Producers struggle to regulate cow size

Teresa Clark
for The Fence Post

Determining what size of cow is ideal for the environment is a hot topic. It depends on the environment, the ranch, and sometimes the rancher. What is even harder is settling on a certain size of cow, and maintaining it.

University of Wyoming Extension Rangeland Specialist Derek Scasta shared a story about his grandfather’s struggles to maintain cow size in his own herd. “What we have is a lot of information to go through,” Scasta told producers during the recent Southeast Wyoming Beef Production convention. “When my grandfather would go to a bull sale, he was looking for EPDs for low birth weight and higher weaning weight, but he may have ignored the maternal traits, and then kept the higher end of the heifer calves for replacements,” he said. The result over time was larger cows.

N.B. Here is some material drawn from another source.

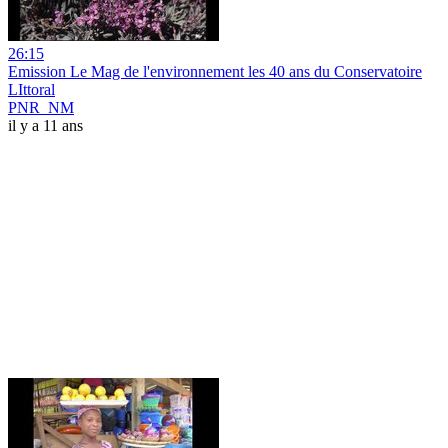
26:15
Emission Le Mag de l'environnement les 40 ans du Conservatoire
LIttoral
PNR_NM
il y a 11 ans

Looking at the bull’s maternal EPDs will indicate how the heifer calves will look, Scasta said. The bull may have had a positive EPD for milk and mature size, producing larger daughters. “That is why you really need to sort through the bull catalog and look at those EPDs,” he said.

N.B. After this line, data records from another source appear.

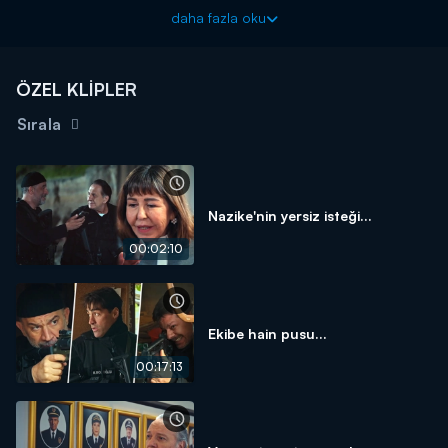
Baba ve eşi de öğrendikleri bu kara haberden sonra yıkılırlar.
daha fazla oku
Peki, Zeyno gerçekten öldü mü?
ÖZEL KLİPLER
Sırala
Nazike'nin yersiz isteği...
00:02:10
Ekibe hain pusu...
00:17:13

In 1975, the average beef cow in the U.S. weighed 1,000 pounds, which became the range management standard for calculating animal unit months. However, recent data suggests the average beef cow now weighs 1,400 pounds. “In 2010, 16 percent of the U.S. beef cows were more than 1,500 pounds,” Scasta said. “That’s millions of beef cows that weigh more than 1,500 pounds on range and pasture in the U.S.”

Despite a more than 400 pound increase in cow size in the last 40 years, Scasta said no evidence exists to suggest that increase has resulted in weaning larger calves. “We have enhanced the production and performance potential of cows, but we may not be realizing that in terms of calf weaning weight,” he said.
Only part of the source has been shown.